Moschops was a roughly 2.7-metre-long (8.9 ft), massively built dinocephalian. It had a short, thick and massive head, which was broad across the orbits. Like other members of Tapinocephalidae, the skull had a tiny opening for the pineal organ. The occiput was broad and deep, but the skull was more narrow in the dorsal border. Furthermore, the pterygoid arches and the angular region of the jaw were quite heavy, allowing the insertion of strong jaw muscles. Due to that and because it possessed long-crowned, stout teeth, it is believed that Moschops was a herbivore feeding on nutrient-poor and tough vegetation, like cycad stems. Due to the presumably nutrient-poor food, it very likely had to feed for a very long time. Its anatomy allowed Moschops to open its elbow joint more widely, enabling it to move in a more mammal-like way than the other crawlers in its time. That might have helped it to carry its massive body more easily while feeding. Very likely, most dinocephalians were rather slow-moving animals, but capable of raising themselves, for short bursts.

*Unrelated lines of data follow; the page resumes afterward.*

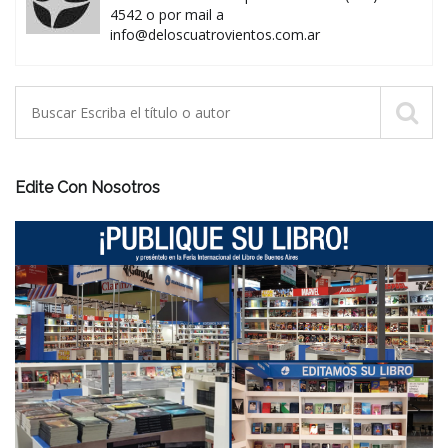
4542 o por mail a
info@deloscuatrovientos.com.ar
Edite Con Nosotros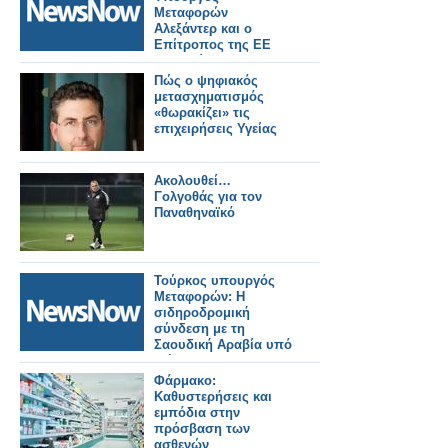
Μεταφορών
Αλεξάντερ και ο
Επίτροπος της ΕΕ
Τζιτζικώστας, θα
διασφαλίσουν την
Πώς ο ψηφιακός
ομαλή λειτουργία των
μετασχηματισμός
συνοριακών ελέγχων
«θωρακίζει» τις
μέσω του EES.
επιχειρήσεις Υγείας
Ακολουθεί…
Γολγοθάς για τον
Παναθηναϊκό
Τούρκος υπουργός
Μεταφορών: Η
σιδηροδρομική
σύνδεση με τη
Σαουδική Αραβία υπό
εξέταση.
Φάρμακο:
Καθυστερήσεις και
εμπόδια στην
πρόσβαση των
ασθενών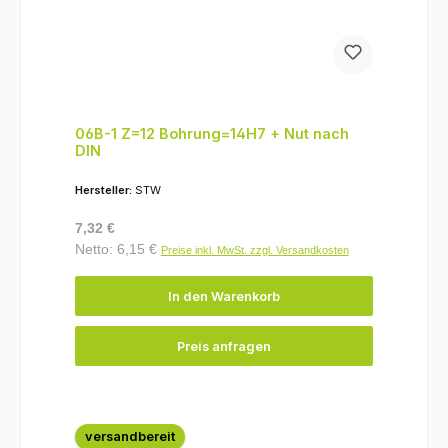
06B-1 Z=12 Bohrung=14H7 + Nut nach
DIN
Hersteller:
STW
Regulärer Preis:
7,32 €
Netto: 6,15 €
Preise inkl. MwSt. zzgl. Versandkosten
In den Warenkorb
Preis anfragen
versandbereit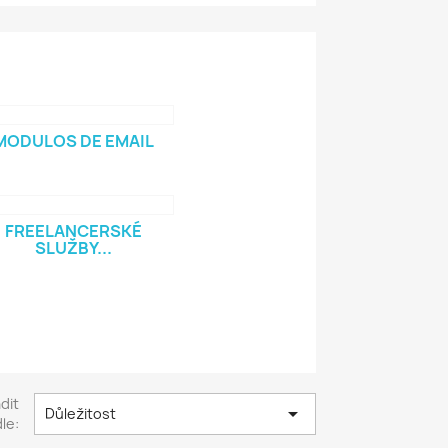
MODULOS DE EMAIL
FREELANCERSKÉ
SLUŽBY...
dit

Důležitost
le: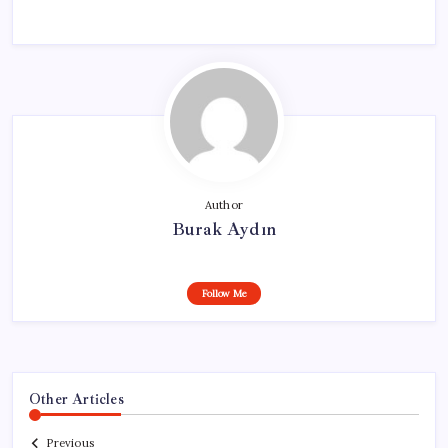
Author
Burak Aydın
Follow Me
Other Articles
Previous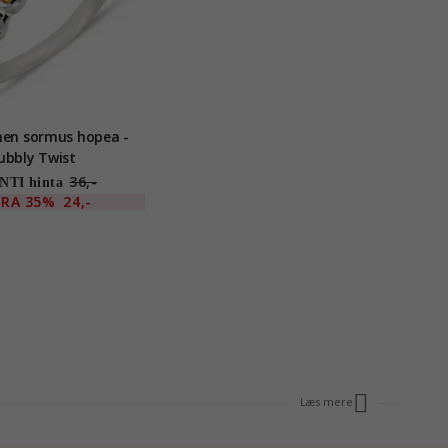
nen sormus hopea -
ubbly Twist
36,-
TI hinta
TRA
35%
24,-
Læs mere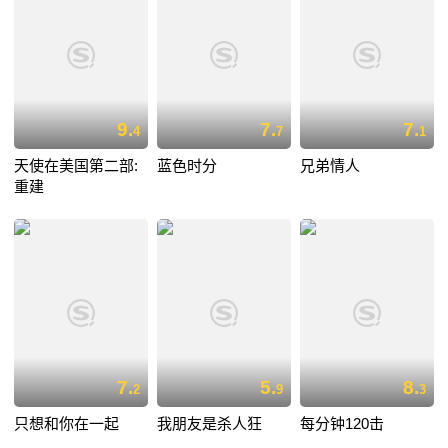
9.
7.
7.
4
7
1
天使在美国第二部:
蓝色时分
兄弟情人
重建
7.
5.
8.
2
9
3
只想和你在一起
我朋友是杀人狂
每分钟120击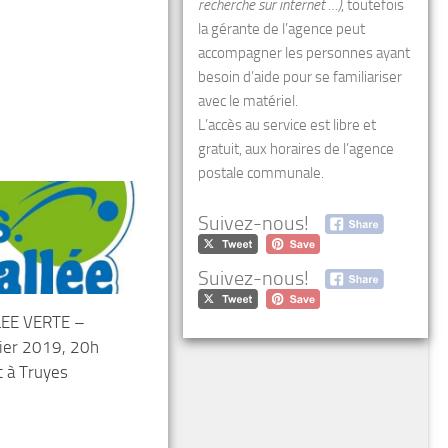
recherche sur internet …)
, toutefois
la gérante de l’agence peut
accompagner les personnes ayant
besoin d’aide pour se familiariser
avec le matériel.
L’accès au service est libre et
gratuit, aux horaires de l’agence
postale communale.
Suivez-nous!
Suivez-nous!
LEE VERTE –
ier 2019, 20h
t à Truyes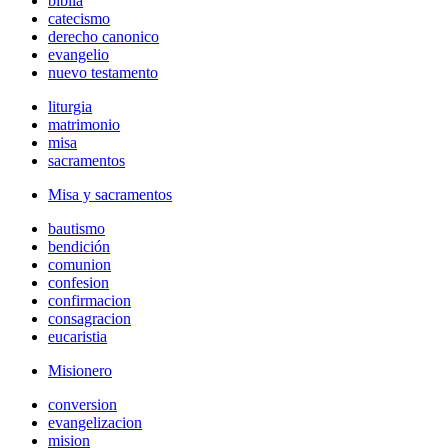
biblia
catecismo
derecho canonico
evangelio
nuevo testamento
liturgia
matrimonio
misa
sacramentos
Misa y sacramentos
bautismo
bendición
comunion
confesion
confirmacion
consagracion
eucaristia
Misionero
conversion
evangelizacion
mision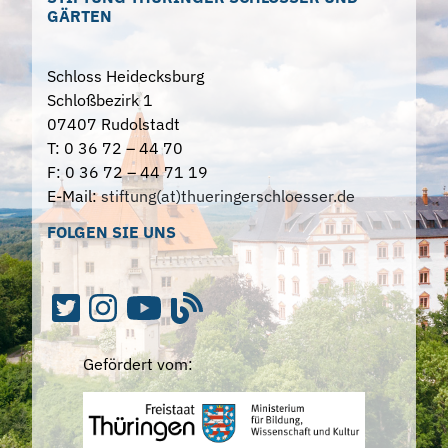
GÄRTEN
Schloss Heidecksburg
Schloßbezirk 1
07407 Rudolstadt
T: 0 36 72 – 44 70
F: 0 36 72 – 44 71 19
E-Mail:
stiftung(at)thueringerschloesser.de
FOLGEN SIE UNS
Gefördert vom: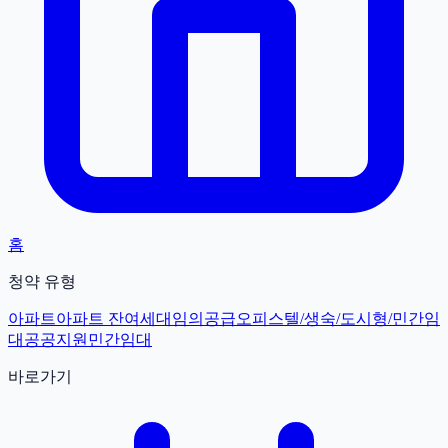
홈
청약 유형
아파트
아파트 잔여세대
임의공급
오피스텔/생숙/도시형/민간임
대
공공지원민간임대
바로가기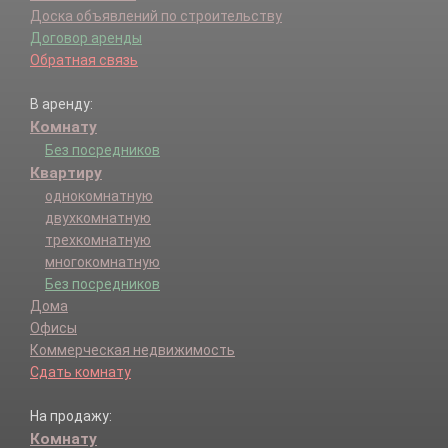
Доска объявлений по строительству
Договор аренды
Обратная связь
В аренду:
Комнату
Без посредников
Квартиру
однокомнатную
двухкомнатную
трехкомнатную
многокомнатную
Без посредников
Дома
Офисы
Коммерческая недвижимость
Сдать комнату
На продажу:
Комнату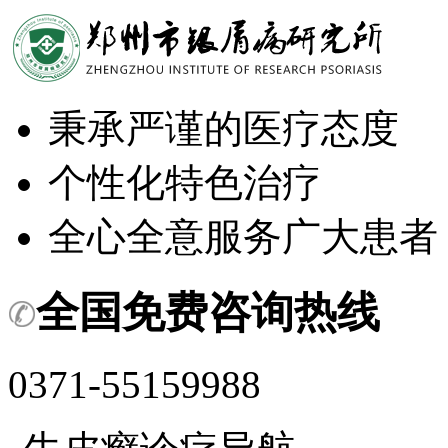
秉承严谨的医疗态度
个性化特色治疗
全心全意服务广大患者
全国免费咨询热线
0371-55159988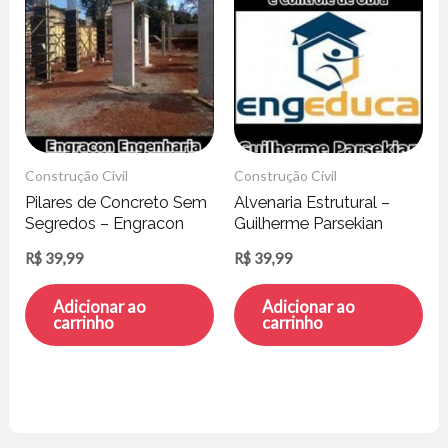
Construção Civil
Construção Civil
Pilares de Concreto Sem
Alvenaria Estrutural –
Segredos – Engracon
Guilherme Parsekian
Engenharia
R$
39,99
R$
39,99
Adicionar ao
Adicionar ao
carrinho
carrinho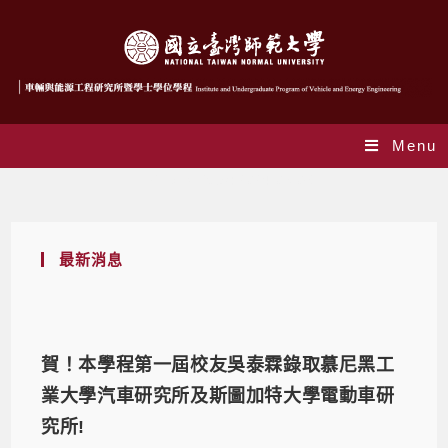
Menu
Daily Archives: 2024-08-06
最新消息
賀！本學程第一屆校友吳泰霖錄取慕尼黑工
業大學汽車研究所及斯圖加特大學電動車研
究所!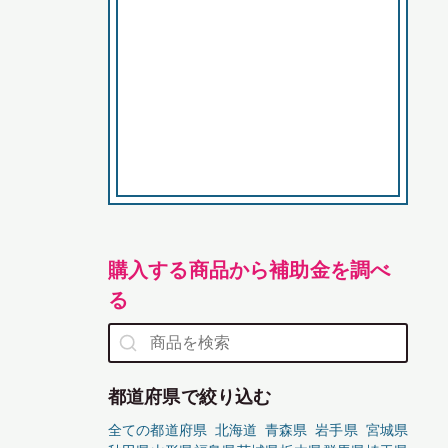
購入する商品から補助金を調べ
る
都道府県で絞り込む
全ての都道府県
北海道
青森県
岩手県
宮城県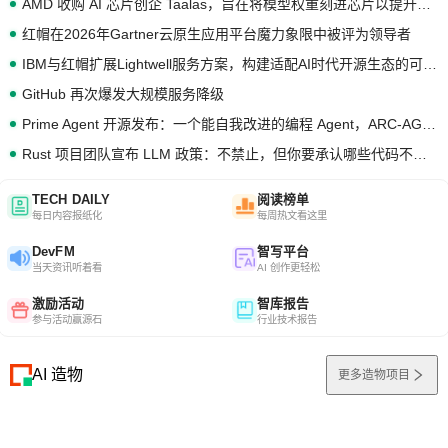
AMD 收购 AI 芯片创企 Taalas，旨在将模型权重刻进芯片以提升推理性能
红帽在2026年Gartner云原生应用平台魔力象限中被评为领导者
IBM与红帽扩展Lightwell服务方案，构建适配AI时代开源生态的可信基础设施
GitHub 再次爆发大规模服务降级
Prime Agent 开源发布：一个能自我改进的编程 Agent，ARC-AGI 3 超越人类专家基线
Rust 项目团队宣布 LLM 政策：不禁止，但你要承认哪些代码不是你写的
TECH DAILY
阅读榜单
每日内容报纸化
每周热文看这里
DevFM
智写平台
当天资讯听着看
AI 创作更轻松
激励活动
智库报告
参与活动赢源石
行业技术报告
AI 造物
更多造物项目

It is also possible that Moschops and other dinocephalians were semiaquatic, given the heavy build and the limbs with their spreading hands and feet. The heavy head could have been useful for diving after food.
Moschops had a thick skull, prompting speculation that individuals competed with one another by head-butting. Some doubt whether the Moschops were born with thick skulls. If they were, then Moschops' short, heavy tail may have counterbalanced the weight of its head. Its main enemies were very likely titanosuchids and the larger therocephalians.